William Saunders, town manager of Windsor, a small community west of Norfolk, said officer Joe Gutierrez had been let go after an investigation into his use of force against Lt. Caron Nazario on Dec. 5, 2020.
The investigation found police procedures had not been followed appropriately, prompting further training across the department, Saunders said in a statement.
“The Town of Windsor prides itself in its small-town charm and the community-wide respect of its Police Department,” Saunders said. “Due to this, we are saddened for events like this to cast our community in a negative light.”
“Rather than deflect criticism, we have addressed these matters with our personnel administratively,” he said.
“The incident in Windsor is disturbing and angered me,” Northam said in a statement on Sunday afternoon.
In addition to the Virginia State Police investigation into the incident, Northam invited Nazario to meet with him.

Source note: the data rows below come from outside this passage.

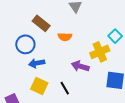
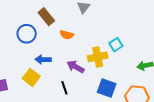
blue arrow: (37, 63) -> (43, 60), moved
black line: (65, 88) -> (64, 88), moved

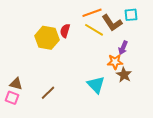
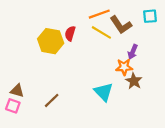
cyan square: (131, 15) -> (150, 16), moved

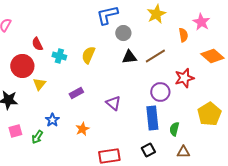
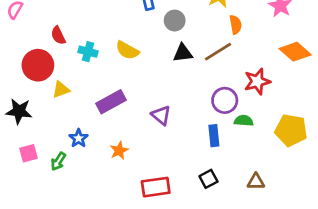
orange semicircle: (183, 35) -> (236, 25), moved
yellow semicircle: (88, 55) -> (127, 50), turned -84
yellow triangle: (39, 84) -> (61, 90), turned 32
purple rectangle: (76, 93) -> (111, 102), size x1.5
yellow pentagon: (209, 114) -> (291, 130), turned -30
blue rectangle: (152, 118) -> (214, 136), size x0.7
green semicircle: (174, 129) -> (244, 121), moved, turned 80

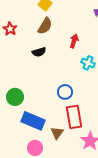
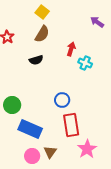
cyan cross: (88, 63) -> (85, 63), moved
brown triangle: (57, 133) -> (50, 152), moved

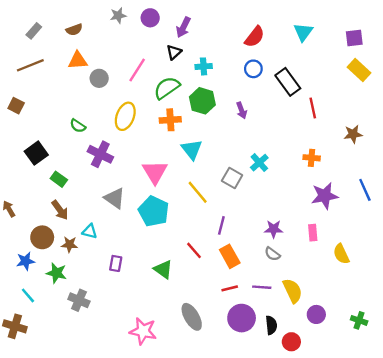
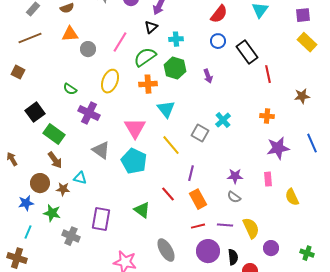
green rectangle: (59, 179) -> (54, 134), size x1.5
purple rectangle: (116, 263) -> (101, 219), moved, size x1.6
cyan line: (28, 295) -> (28, 232), turned 64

“Our Commonwealth has done important work on police reform,” Northam said, “but we must keep working to ensure that Virginians are safe during interactions with police, the enforcement of laws is fair and equitable, and people are held accountable.”
Virginia Attorney General Mark Herring had also called the interaction “unacceptable.”
“The video doesn’t show anything to justify how Lt. Nazario was treated,” he said.
In his lawsuit, Nazario described driving back from his duty station wearing his uniform in his newly purchased Chevrolet Tahoe. The car was so new, he said, that he had not yet received license plates and had taped temporary cardboard ones to the rear window.
When police tried to pull him over for his lack of a permanent plate, Nazario said he slowed down and put his turn signal on to indicate compliance, but continued to drive for less than a mile so he could stop in a safe, well-lit public place.
In a BP gas station parking lot, the two officers withdrew their weapons as Nazario set up his cellphone on the dashboard to record the interaction.
“What’s going on?” he can be heard asking the officers.
After Nazario, with his arms raised, continued to decline to exit the car unless he received more information about why he was being stopped, Gutierrez can be heard telling Nazario he was “fixin’ to the ride the lightning,” which Nazario’s attorneys alleged was a colloquial term for being executed by the electric chair.
When Nazario told the officers he was afraid to exit the vehicle, Gutierrez could be heard responding, “Yeah, you should be.”
As Nazario asked the officers why they were treating an active duty service member in such a manner, Crocker tried to open the driver’s door. Gutierrez then told his colleague to back up, before spraying Nazario in the face with pepper spray.
The officers’ body cameras continued to capture Nazario’s struggle to exit the vehicle after being sprayed and tell the officers he was concerned his dog in the rear seat was also “choking” from the pepper spray.
When he exits the car, the officers wrestle him to the ground. “Why am I being treated like this?” Nazario asks. “This is really messed up.”
“Because you’re not cooperating,” Gutierrez responds.
Nazario is seeking $1 million in compensation for his treatment, which he said was “consistent with a disgusting nationwide trend of law enforcement officers, who, believing they can operate with complete impunity, engage in unprofessional, discourteous, racially biased, dangerous, and sometimes deadly abuses of authority.”
No attorneys were listed for Crocker or Gutierrez, and the pair have not responded to media inquiries.